Work order:
Every line below should come back exactly as written, though the pictures stay out.

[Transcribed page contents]
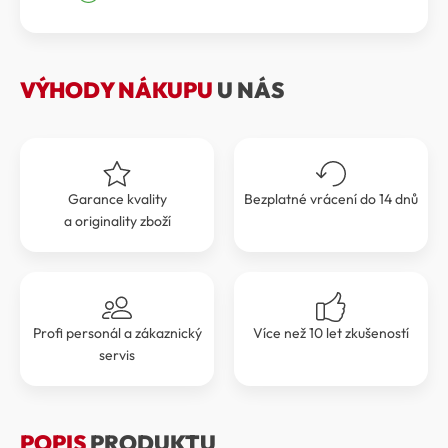
byla:
je:
399 Kč.
359 Kč.
VÝHODY NÁKUPU
U NÁS
Garance kvality
Bezplatné vrácení do 14 dnů
a originality zboží
Profi personál a zákaznický
Více než 10 let zkušeností
servis
POPIS
PRODUKTU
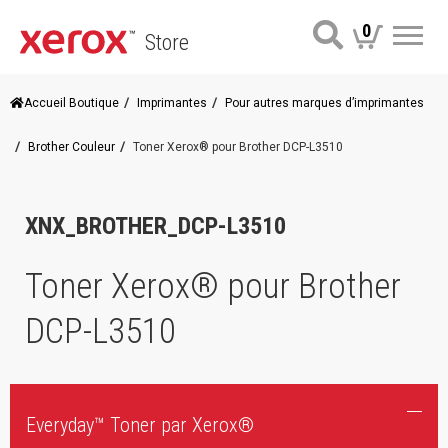
0
Store
Me
Accueil Boutique
Imprimantes
Pour autres marques d’imprimantes
Brother Couleur
Toner Xerox® pour Brother DCP-L3510
XNX_BROTHER_DCP-L3510
Toner Xerox® pour Brother
DCP-L3510
Everyday™ Toner par Xerox®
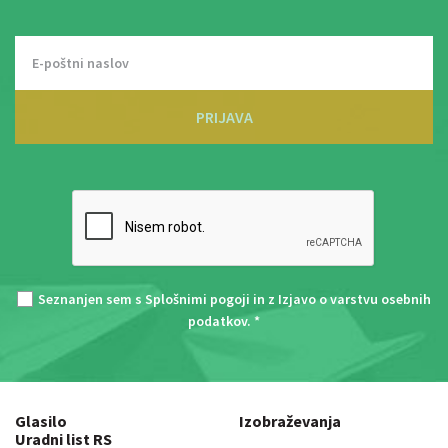
PRIJAVA
Seznanjen sem s
Splošnimi pogoji
in z
Izjavo o varstvu osebnih
podatkov
. *
Glasilo
Izobraževanja
Uradni list RS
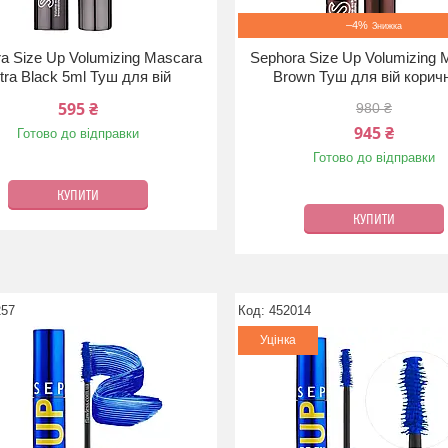
–4%
a Size Up Volumizing Mascara
Sephora Size Up Volumizing 
tra Black 5ml Туш для вій
Brown Туш для вій корич
595 ₴
980 ₴
945 ₴
Готово до відправки
Готово до відправки
КУПИТИ
КУПИТИ
257
452014
Уцінка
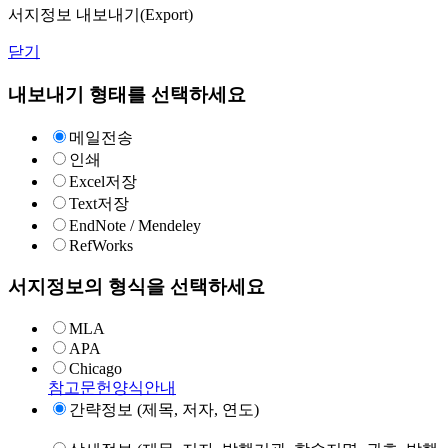
서지정보 내보내기(Export)
닫기
내보내기 형태를 선택하세요
메일전송
인쇄
Excel저장
Text저장
EndNote / Mendeley
RefWorks
서지정보의 형식을 선택하세요
MLA
APA
Chicago
참고문헌양식안내
간략정보 (제목, 저자, 연도)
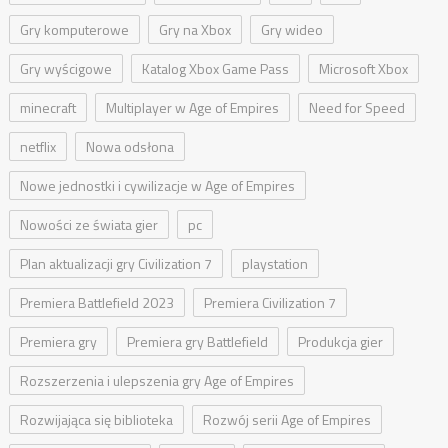
Gry komputerowe
Gry na Xbox
Gry wideo
Gry wyścigowe
Katalog Xbox Game Pass
Microsoft Xbox
minecraft
Multiplayer w Age of Empires
Need for Speed
netflix
Nowa odsłona
Nowe jednostki i cywilizacje w Age of Empires
Nowości ze świata gier
pc
Plan aktualizacji gry Civilization 7
playstation
Premiera Battlefield 2023
Premiera Civilization 7
Premiera gry
Premiera gry Battlefield
Produkcja gier
Rozszerzenia i ulepszenia gry Age of Empires
Rozwijająca się biblioteka
Rozwój serii Age of Empires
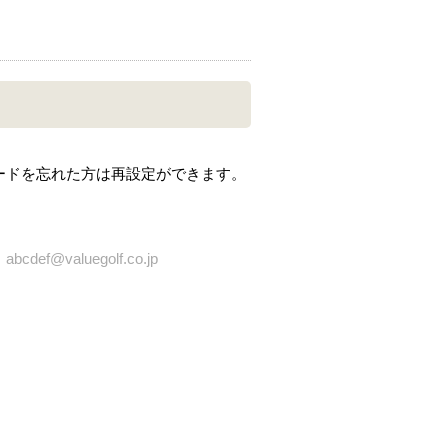
ードを忘れた方は再設定ができます。
bcdef@valuegolf.co.jp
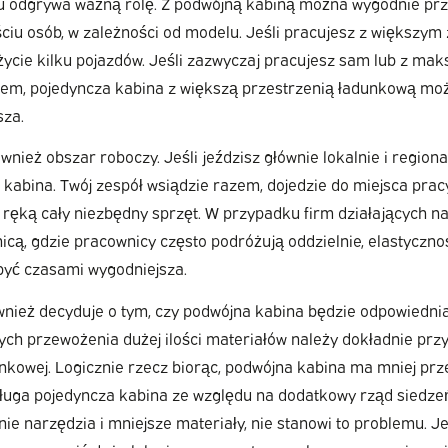
u odgrywa ważną rolę. Z podwójną kabiną można wygodnie pr
ściu osób, w zależności od modelu. Jeśli pracujesz z większy
życie kilku pojazdów. Jeśli zazwyczaj pracujesz sam lub z ma
em, pojedyncza kabina z większą przestrzenią ładunkową moż
sza.
nież obszar roboczy. Jeśli jeździsz głównie lokalnie i regional
kabina. Twój zespół wsiądzie razem, dojedzie do miejsca pracy
ręką cały niezbędny sprzęt. W przypadku firm działających na
nicą, gdzie pracownicy często podróżują oddzielnie, elastyczno
yć czasami wygodniejsza.
wnież decyduje o tym, czy podwójna kabina będzie odpowiedni
h przewożenia dużej ilości materiałów należy dokładnie przy
nkowej. Logicznie rzecz biorąc, podwójna kabina ma mniej prz
ługa pojedyncza kabina ze względu na dodatkowy rząd siedzeń
ie narzędzia i mniejsze materiały, nie stanowi to problemu. Je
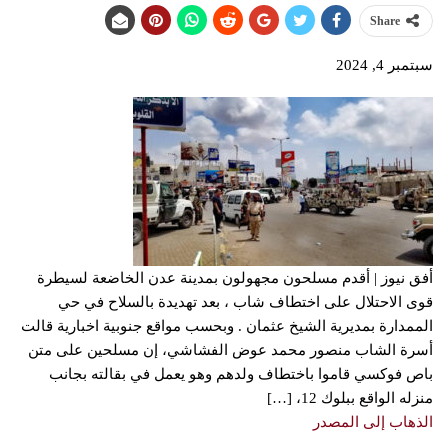
Share
سبتمبر 4, 2024
أفق نيوز | أقدم مسلحون مجهولون بمدينة عدن الخاضعة لسيطرة
قوى الاحتلال على اختطاف شاب ، بعد تهديدة بالسلاح في حي
الممدارة بمديرية الشيخ عثمان . وبحسب مواقع جنوبية اخبارية قالت
أسرة الشاب منصور محمد عوض الفشاشي، إن مسلحين على متن
باص فوكسي قاموا باختطاف ولدهم وهو يعمل في بقالته بجانب
منزله الواقع ببلوك 12، […]
الذهاب إلى المصدر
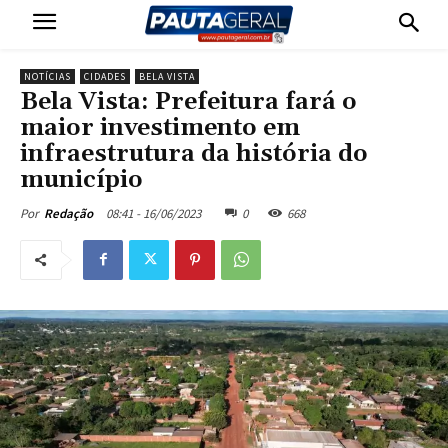
NOTÍCIAS
CIDADES
BELA VISTA
Bela Vista: Prefeitura fará o
maior investimento em
infraestrutura da história do
município
08:41 - 16/06/2023
0
668
Por
Redação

Task answer:
byla:
je:
399 Kč.
359 Kč.
VÝHODY NÁKUPU
U NÁS
Garance kvality
Bezplatné vrácení do 14 dnů
a originality zboží
Profi personál a zákaznický
Více než 10 let zkušeností
servis
POPIS
PRODUKTU
0
Store
Me
Accueil Boutique
Imprimantes
Pour autres marques d’imprimantes
Brother Couleur
Toner Xerox® pour Brother DCP-L3510
XNX_BROTHER_DCP-L3510
Toner Xerox® pour Brother
DCP-L3510
Everyday™ Toner par Xerox®
PRIJAVA
Seznanjen sem s
Splošnimi pogoji
in z
Izjavo o varstvu osebnih
podatkov
. *
Glasilo
Izobraževanja
Uradni list RS
–4%
a Size Up Volumizing Mascara
Sephora Size Up Volumizing 
tra Black 5ml Туш для вій
Brown Туш для вій корич
595 ₴
980 ₴
945 ₴
Готово до відправки
Готово до відправки
КУПИТИ
КУПИТИ
257
452014
Уцінка
서지정보 내보내기(Export)
닫기
내보내기 형태를 선택하세요
메일전송
인쇄
Excel저장
Text저장
EndNote / Mendeley
RefWorks
서지정보의 형식을 선택하세요
MLA
APA
Chicago
참고문헌양식안내
간략정보 (제목, 저자, 연도)
Gry komputerowe
Gry na Xbox
Gry wideo
Gry wyścigowe
Katalog Xbox Game Pass
Microsoft Xbox
minecraft
Multiplayer w Age of Empires
Need for Speed
netflix
Nowa odsłona
Nowe jednostki i cywilizacje w Age of Empires
Nowości ze świata gier
pc
Plan aktualizacji gry Civilization 7
playstation
Premiera Battlefield 2023
Premiera Civilization 7
Premiera gry
Premiera gry Battlefield
Produkcja gier
Rozszerzenia i ulepszenia gry Age of Empires
Rozwijająca się biblioteka
Rozwój serii Age of Empires
ードを忘れた方は再設定ができます。
bcdef@valuegolf.co.jp
u odgrywa ważną rolę. Z podwójną kabiną można wygodnie pr
ściu osób, w zależności od modelu. Jeśli pracujesz z większy
życie kilku pojazdów. Jeśli zazwyczaj pracujesz sam lub z ma
em, pojedyncza kabina z większą przestrzenią ładunkową moż
sza.
nież obszar roboczy. Jeśli jeździsz głównie lokalnie i regional
kabina. Twój zespół wsiądzie razem, dojedzie do miejsca pracy
ręką cały niezbędny sprzęt. W przypadku firm działających na
nicą, gdzie pracownicy często podróżują oddzielnie, elastyczno
yć czasami wygodniejsza.
wnież decyduje o tym, czy podwójna kabina będzie odpowiedni
h przewożenia dużej ilości materiałów należy dokładnie przy
nkowej. Logicznie rzecz biorąc, podwójna kabina ma mniej prz
ługa pojedyncza kabina ze względu na dodatkowy rząd siedzeń
ie narzędzia i mniejsze materiały, nie stanowi to problemu. Je
Share
سبتمبر 4, 2024
أفق نيوز | أقدم مسلحون مجهولون بمدينة عدن الخاضعة لسيطرة
قوى الاحتلال على اختطاف شاب ، بعد تهديدة بالسلاح في حي
الممدارة بمديرية الشيخ عثمان . وبحسب مواقع جنوبية اخبارية قالت
أسرة الشاب منصور محمد عوض الفشاشي، إن مسلحين على متن
باص فوكسي قاموا باختطاف ولدهم وهو يعمل في بقالته بجانب
منزله الواقع ببلوك 12، […]
الذهاب إلى المصدر
NOTÍCIAS
CIDADES
BELA VISTA
Bela Vista: Prefeitura fará o
maior investimento em
infraestrutura da história do
município
08:41 - 16/06/2023
0
668
Por
Redação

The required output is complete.